Unveiling Anomalies with Outlier Detection in Machine Learning
code
Author

Hannah Lyons

Published

November 20, 2023

Introduction

Anomaly detection, a critical aspect of machine learning, involves identifying patterns in data that deviate significantly from the norm. This technique finds applications in various domains, from fraud detection in financial transactions to detecting anomalies in network traffic for cybersecurity.

Challenges of Anomaly Detection

While anomaly detection is a powerful tool, it comes with challenges. Real-world data often exhibits diverse distributions, and datasets can be imbalanced, making it tricky to identify rare anomalies accurately. Robust algorithms are essential to overcome these challenges.

Data Visualization

I use the following colors in all of my blogs data visualizations

# Define specific colors (same as CSS from quarto vapor theme)
background = '#1b133a'
pink = '#ea39b8'
purple = '#6f42c1'
blue = '#32fbe2'

DBSCAN and Evaluation Metrics for Anomaly Detection

Density-Based Spatial Clustering of Applications with Noise (DBSCAN) emerges as a robust algorithm for anomaly detection. Unlike traditional methods, DBSCAN doesn’t assume a specific shape for clusters and can effectively isolate points in low-density regions as outliers.

Visualizing anomalies is crucial for interpreting model results. Scatter plots with DBSCAN labels provide an intuitive representation of the identified anomalies in the dataset.

Evaluating anomaly detection models poses challenges due to the scarcity of anomalies. Metrics such as precision, recall, and F1 score provide a nuanced understanding of the model’s performance.
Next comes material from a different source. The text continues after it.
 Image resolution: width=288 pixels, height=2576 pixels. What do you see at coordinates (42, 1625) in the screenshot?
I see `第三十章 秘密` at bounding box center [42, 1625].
from sklearn.metrics import precision_score, recall_score, f1_score
from sklearn.cluster import DBSCAN
from sklearn.datasets import make_blobs
import numpy as np
import matplotlib.pyplot as plt

# Function to generate a synthetic dataset with outliers
def generate_dataset_with_outliers(seed=42):
    np.random.seed(seed)
    X, _ = make_blobs(n_samples=300, centers=1, cluster_std=1, random_state=0)
    outliers = np.random.uniform(low=-10, high=10, size=(20, 2))
    return np.concatenate([X, outliers]), np.concatenate([np.zeros(300), -np.ones(20)])

# Step 1: Generate a synthetic dataset with outliers
X, y_true = generate_dataset_with_outliers()
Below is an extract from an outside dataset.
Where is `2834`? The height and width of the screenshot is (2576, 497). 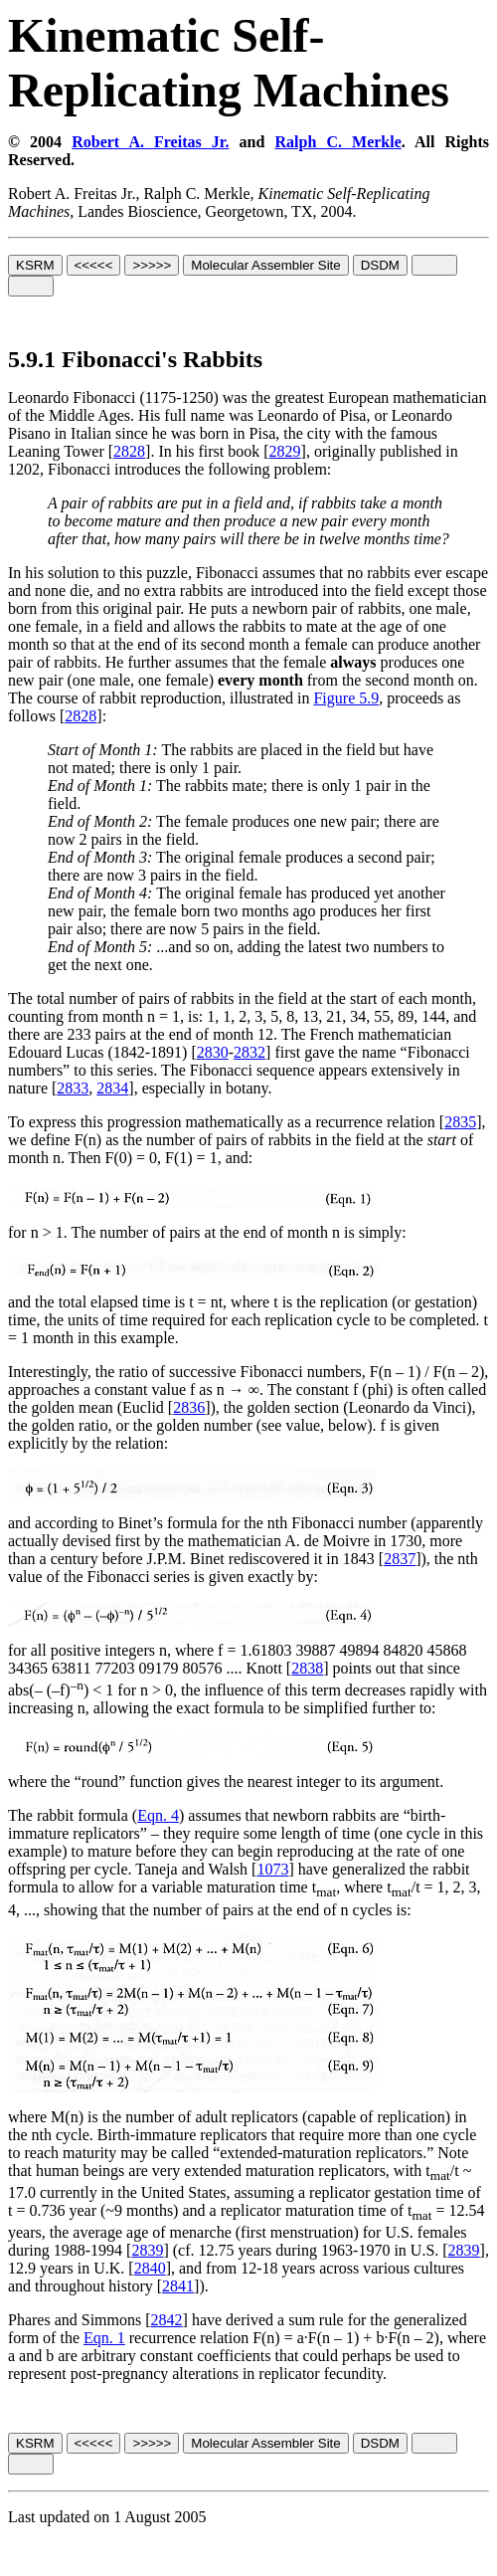
2834 is located at coordinates (112, 1088).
# Step 2: Train a DBSCAN model for anomaly detection
dbscan = DBSCAN(eps=1, min_samples=5)
predicted_labels = dbscan.fit_predict(X)

# Step 3: Visualize anomalies with DBSCAN labels
fig, ax = plt.subplots()
scatter = ax.scatter(X[:, 0], X[:, 1], c=predicted_labels, cmap=plt.cm.cool, edgecolor='black', s=50)
ax.set_title('Anomaly Detection with DBSCAN', color=purple)
ax.set_xlabel('Feature 1', color=blue)
ax.set_ylabel('Feature 2', color=blue)
ax.grid(True, linestyle='--', alpha=0.5)
ax.tick_params(axis='x', colors=blue)
ax.tick_params(axis='y', colors=blue)
ax.set_facecolor(pink)
fig.set_facecolor(background)
plt.show()

# Step 4: Evaluate the model using precision, recall, and F1 score
precision = precision_score(y_true, predicted_labels, pos_label=-1)
recall = recall_score(y_true, predicted_labels, pos_label=-1)
f1 = f1_score(y_true, predicted_labels, pos_label=-1)

print(f"Precision: {precision:.2f}")
print(f"Recall: {recall:.2f}")
print(f"F1 Score: {f1:.2f}")

Precision: 1.00
Recall: 0.90
F1 Score: 0.95

Anomaly detection, powered by algorithms like DBSCAN, plays a vital role in uncovering irregularities in data. The combination of effective visualizations and evaluation metrics enables us to gain insights into the anomalies present, providing a foundation for critical decision-making in various domains.